Before epicardial ablation, the vicinity of coronary arteries was estimated on the FFI and categorized into 3 categories (<5 mm, 5 to 15 mm, >15 mm). Subsequently, coronary angiography (left anterior oblique 45°, right anterior oblique 30°) was performed, and the distance between the catheter tip and coronary artery was evaluated on fluoroscopy using the length of the distal electrode pair (6.7 mm) and tip to proximal electrode distance (14.9 mm) as a visual reference (Fig. 3). The distances between the catheter tip and major coronary arteries on the FFI and fluoroscopy were compared to further evaluate the registration accuracy. If TSs were in close proximity to a major branch, additional injections were performed to confirm the accuracy of the spatial relationship as measured on the FFI. Ablation was withheld when the estimated distance was <5 mm. High-output pacing was performed to determine the location of the phrenic nerve, if appropriate.
Radiofrequency energy was applied at 30 to 45 W (maximum temperature, 45°C; flow, 20 to 30 ml/min for 60 s) for endocardial TSs and ≤50 W (flow 20 ml/min) for epicardial TSs until pacing failed to capture and/or elimination of late potentials. Successful ablation sites were defined as sites where ablation terminated the VA and prevented reinducibility. When short linear lesions were applied, the ablation site was deemed successful if the VA was not inducible after ablation. In case the VA remained inducible after ablation, the ablation site was considered unsuccessful. The endpoint of the procedure was noninducibility of any VA, inability to identify TSs, or TS locations that prevented effective or did not allow radiofrequency delivery.

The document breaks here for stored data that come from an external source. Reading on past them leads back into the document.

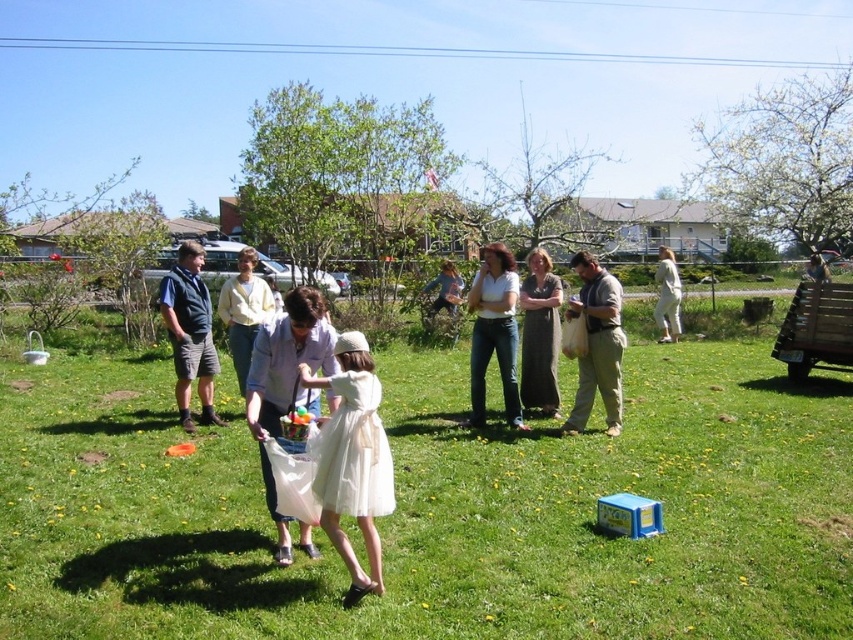 Question: Is white matte plastic bag at center thinner than dark blue vest at center?

Choices:
 (A) no
 (B) yes

Answer: (B)

Question: Observing the image, what is the correct spatial positioning of white plastic bag at center in reference to white tulle dress at center?

Choices:
 (A) above
 (B) below

Answer: (B)

Question: Which point is closer to the camera?

Choices:
 (A) (386, 515)
 (B) (270, 289)
 (C) (612, 417)
 (D) (254, 372)

Answer: (A)

Question: Observing the image, what is the correct spatial positioning of white satin dress at center in reference to matte khaki pants at center?

Choices:
 (A) above
 (B) below

Answer: (B)

Question: Which of these objects is positioned closest to the dark blue vest at center?

Choices:
 (A) white plastic bag at center
 (B) matte gray dress at center
 (C) denim jeans at center
 (D) light yellow sweater at center

Answer: (D)

Question: Which point is closer to the camera?

Choices:
 (A) (534, 284)
 (B) (605, 314)
 (C) (500, 365)
 (D) (204, 444)

Answer: (D)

After discharge, patients were followed regularly at our outpatient clinic. Implantable cardioverter-defibrillator interrogation was performed every 6 months. Therapy was regarded appropriate when delivered in response to any VA.
Post-procedural evaluation of the impact of epicardial fat
After the procedure, using the reversed registration, bipolar and unipolar voltages were correlated with epicardial fat thickness using only mapping points at sites with no evidence of scar on imaging. Mapping points were grouped into 3 categories according to fat thickness (0 mm, >0 to ≤4 mm, and >4 mm fat) (4). To investigate the impact of epicardial fat on ablation outcome, fat thickness at successful and unsuccessful ablation sites was compared.

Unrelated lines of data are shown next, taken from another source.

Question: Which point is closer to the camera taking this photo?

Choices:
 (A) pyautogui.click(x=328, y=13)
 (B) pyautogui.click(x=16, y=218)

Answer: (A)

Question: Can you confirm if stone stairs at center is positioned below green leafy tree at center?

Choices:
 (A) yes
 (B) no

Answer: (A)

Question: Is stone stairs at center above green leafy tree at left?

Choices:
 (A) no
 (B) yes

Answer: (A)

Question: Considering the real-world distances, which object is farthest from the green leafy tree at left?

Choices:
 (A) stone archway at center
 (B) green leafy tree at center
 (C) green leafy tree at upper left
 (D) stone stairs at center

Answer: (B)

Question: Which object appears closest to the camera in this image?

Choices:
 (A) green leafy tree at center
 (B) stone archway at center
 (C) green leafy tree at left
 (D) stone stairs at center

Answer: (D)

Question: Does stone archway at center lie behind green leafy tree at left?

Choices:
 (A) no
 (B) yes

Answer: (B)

Statistical analysis was performed using SPSS, version 18.0 (SPSS, Inc., Chicago, Illinois). Continuous variables are expressed as mean ± SD or median (interquartile range [IQR]) when appropriate, and categorical variables as frequency (%). The Mann-Whitney U test was used to compare continuous variables between groups. Furthermore, the minimum and maximum value for epicardial fat thickness was noted at successful and unsuccessful TSs. All tests were 2 tailed, and a p value <0.05 was considered statistically significant.
Baseline characteristics and pre-procedural MDCT processing
Baseline patient characteristics are summarized in Table 1. The epicardial surface covered by fat was 65 ± 16%; 25 ± 15% was covered by >4 mm of fat. The basal and apical anterior RV wall and the basal superior LV wall showed the thickest epicardial fat layer (5 to 6 ± 3 mm) (Fig. 1, Online Appendix).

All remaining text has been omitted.